--- START ---

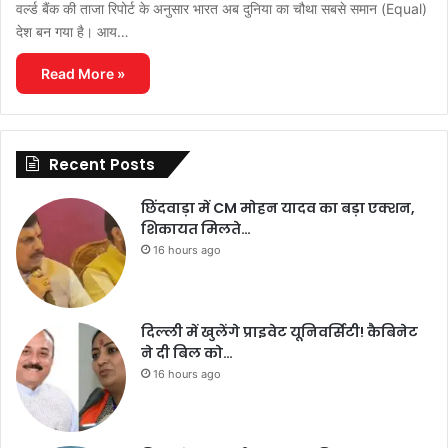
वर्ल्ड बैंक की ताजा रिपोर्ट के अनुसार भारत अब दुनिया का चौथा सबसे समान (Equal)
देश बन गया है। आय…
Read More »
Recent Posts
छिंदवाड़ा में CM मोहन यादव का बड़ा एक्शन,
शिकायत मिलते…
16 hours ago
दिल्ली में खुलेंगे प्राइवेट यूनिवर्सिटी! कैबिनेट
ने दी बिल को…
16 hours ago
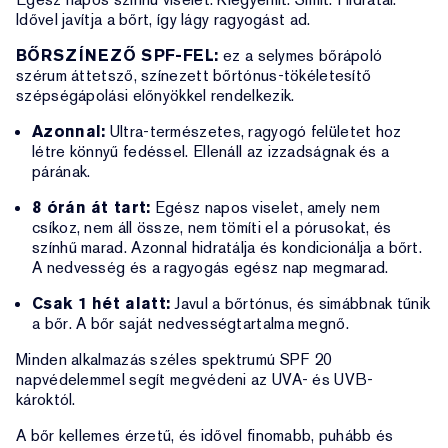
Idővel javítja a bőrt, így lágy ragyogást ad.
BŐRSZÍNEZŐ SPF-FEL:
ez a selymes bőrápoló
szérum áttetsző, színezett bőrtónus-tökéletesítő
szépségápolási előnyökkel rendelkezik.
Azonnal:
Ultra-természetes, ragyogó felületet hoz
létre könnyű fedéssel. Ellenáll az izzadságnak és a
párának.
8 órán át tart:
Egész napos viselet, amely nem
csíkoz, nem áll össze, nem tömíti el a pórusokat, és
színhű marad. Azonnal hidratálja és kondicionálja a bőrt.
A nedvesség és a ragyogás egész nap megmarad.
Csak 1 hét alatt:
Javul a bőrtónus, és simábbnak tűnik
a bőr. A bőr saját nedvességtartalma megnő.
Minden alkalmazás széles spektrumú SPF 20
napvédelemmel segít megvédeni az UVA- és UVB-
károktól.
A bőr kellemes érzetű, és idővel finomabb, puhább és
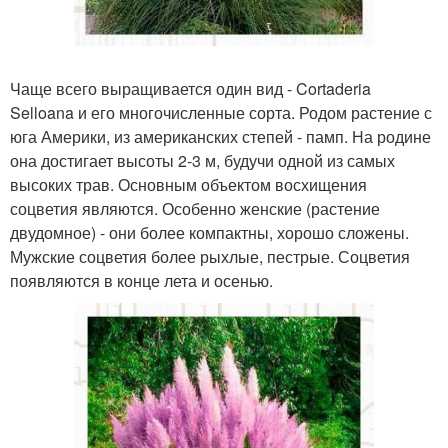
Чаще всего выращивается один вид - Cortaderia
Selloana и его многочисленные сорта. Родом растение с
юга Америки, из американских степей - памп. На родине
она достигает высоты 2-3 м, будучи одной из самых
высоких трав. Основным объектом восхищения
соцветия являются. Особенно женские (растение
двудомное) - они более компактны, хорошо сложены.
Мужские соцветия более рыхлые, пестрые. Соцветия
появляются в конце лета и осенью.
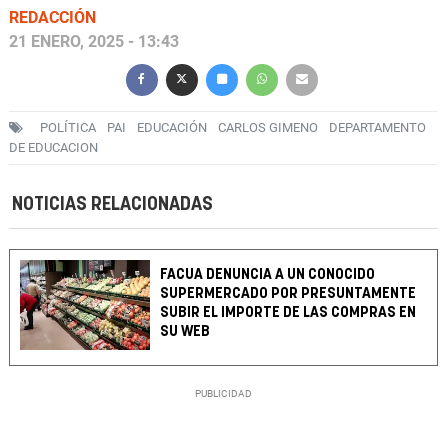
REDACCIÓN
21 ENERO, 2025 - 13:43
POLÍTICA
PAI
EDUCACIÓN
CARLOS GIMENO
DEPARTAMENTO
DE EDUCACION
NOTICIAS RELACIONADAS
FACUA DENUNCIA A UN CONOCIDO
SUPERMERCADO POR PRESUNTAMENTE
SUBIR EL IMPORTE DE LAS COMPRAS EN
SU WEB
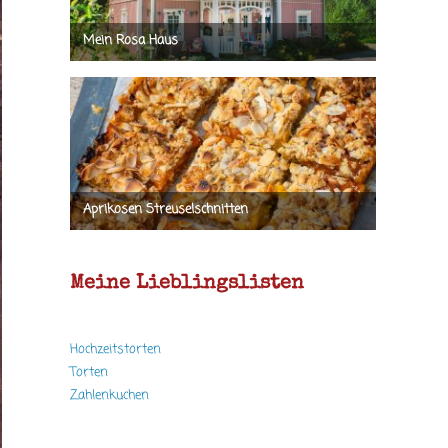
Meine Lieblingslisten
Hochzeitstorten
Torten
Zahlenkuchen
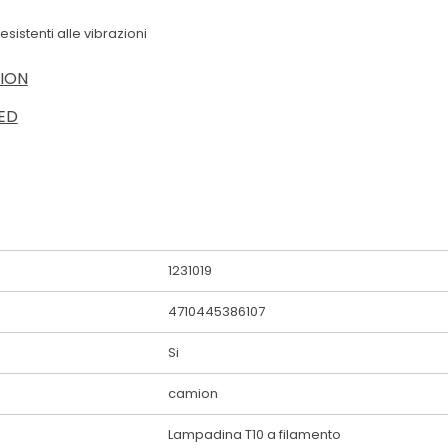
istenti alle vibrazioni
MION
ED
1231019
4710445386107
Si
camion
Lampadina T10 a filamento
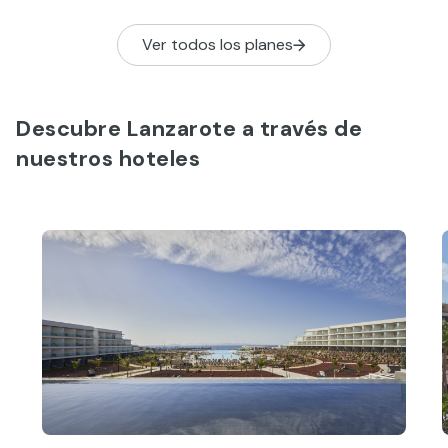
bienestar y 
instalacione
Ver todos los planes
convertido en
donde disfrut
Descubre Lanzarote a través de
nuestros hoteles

--- END ---

» **What the task requires**
Look back at the data above. Transcribe exactly the lines starting at the line that contains "Чаще всего выращивается один вид - Cortaderia" and ending at the line that contains "двудомное) - они".

» **Written reply**
Чаще всего выращивается один вид - Cortaderia
Selloana и его многочисленные сорта. Родом растение с
юга Америки, из американских степей - памп. На родине
она достигает высоты 2-3 м, будучи одной из самых
высоких трав. Основным объектом восхищения
соцветия являются. Особенно женские (растение
двудомное) - они более компактны, хорошо сложены.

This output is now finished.